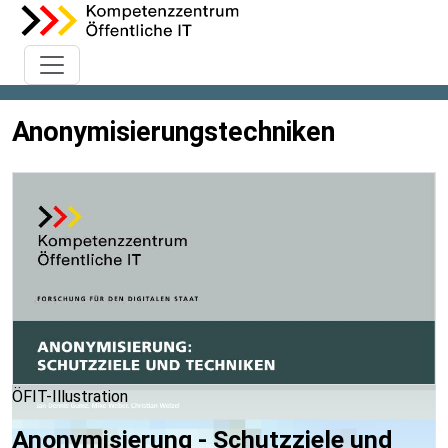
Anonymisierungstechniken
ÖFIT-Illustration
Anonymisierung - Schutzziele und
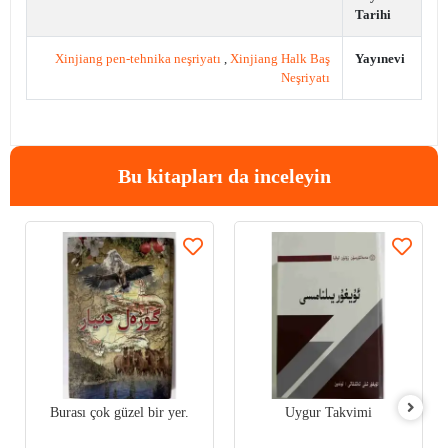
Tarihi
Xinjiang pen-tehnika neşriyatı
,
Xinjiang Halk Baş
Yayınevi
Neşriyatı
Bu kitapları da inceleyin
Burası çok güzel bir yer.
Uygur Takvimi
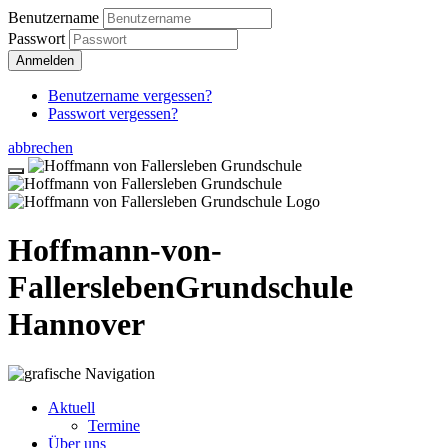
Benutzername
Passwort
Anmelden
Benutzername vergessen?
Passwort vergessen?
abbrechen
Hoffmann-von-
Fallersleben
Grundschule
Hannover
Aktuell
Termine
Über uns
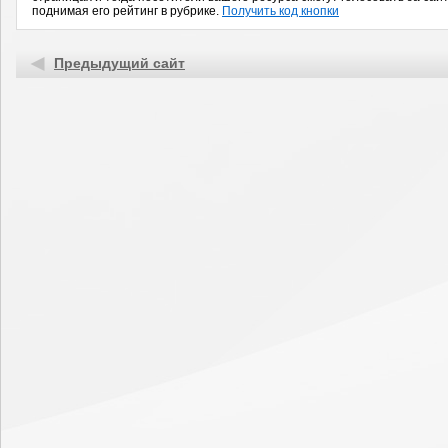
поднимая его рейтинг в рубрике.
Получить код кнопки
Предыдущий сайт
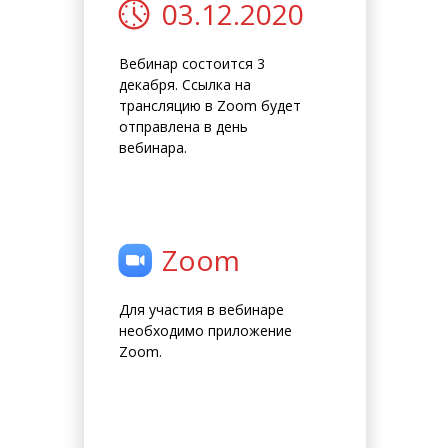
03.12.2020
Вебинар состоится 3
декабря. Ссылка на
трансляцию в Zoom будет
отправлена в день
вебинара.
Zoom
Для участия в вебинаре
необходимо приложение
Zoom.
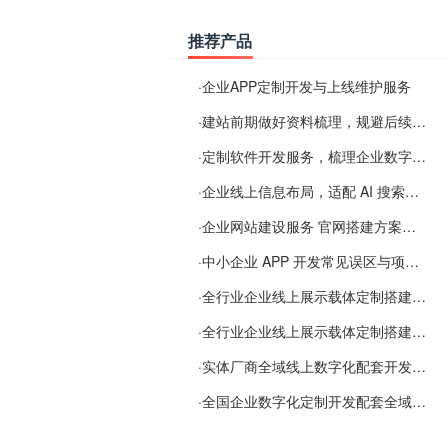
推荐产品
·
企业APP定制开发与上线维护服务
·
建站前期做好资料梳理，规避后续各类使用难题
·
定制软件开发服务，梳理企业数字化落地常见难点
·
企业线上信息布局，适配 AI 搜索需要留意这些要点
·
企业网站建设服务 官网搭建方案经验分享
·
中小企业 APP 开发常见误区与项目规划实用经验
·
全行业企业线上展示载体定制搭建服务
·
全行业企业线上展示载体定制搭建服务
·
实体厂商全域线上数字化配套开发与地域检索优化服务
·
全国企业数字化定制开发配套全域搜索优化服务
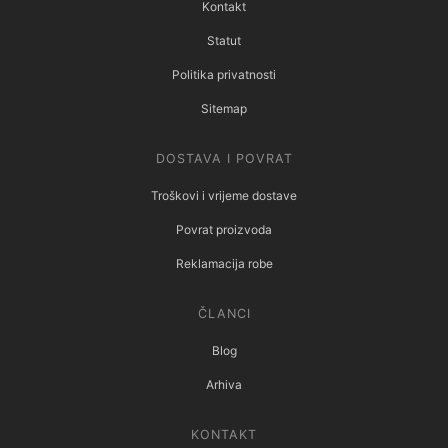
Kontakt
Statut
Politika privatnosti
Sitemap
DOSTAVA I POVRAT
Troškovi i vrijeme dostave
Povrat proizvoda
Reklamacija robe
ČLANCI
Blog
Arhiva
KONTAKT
..........
## About this exercise
Restate word for word the lines running from the one with "Bu kitapları da inceleyin" to the end of the entries; pictures are to be left out.

## Result
Bu kitapları da inceleyin
Burası çok güzel bir yer.
Uygur Takvimi
Benutzername
Passwort
Anmelden
Benutzername vergessen?
Passwort vergessen?
abbrechen
Hoffmann-von-
Fallersleben
Grundschule
Hannover
Aktuell
Termine
Über uns
поднимая его рейтинг в рубрике.
Получить код кнопки
Предыдущий сайт
03.12.2020
Вебинар состоится 3
декабря. Ссылка на
трансляцию в Zoom будет
отправлена в день
вебинара.
Zoom
Для участия в вебинаре
необходимо приложение
Zoom.
推荐产品
·
企业APP定制开发与上线维护服务
·
建站前期做好资料梳理，规避后续各类使用难题
·
定制软件开发服务，梳理企业数字化落地常见难点
·
企业线上信息布局，适配 AI 搜索需要留意这些要点
·
企业网站建设服务 官网搭建方案经验分享
·
中小企业 APP 开发常见误区与项目规划实用经验
·
全行业企业线上展示载体定制搭建服务
·
全行业企业线上展示载体定制搭建服务
·
实体厂商全域线上数字化配套开发与地域检索优化服务
·
全国企业数字化定制开发配套全域搜索优化服务
Kontakt
Statut
Politika privatnosti
Sitemap
DOSTAVA I POVRAT
Troškovi i vrijeme dostave
Povrat proizvoda
Reklamacija robe
ČLANCI
Blog
Arhiva
KONTAKT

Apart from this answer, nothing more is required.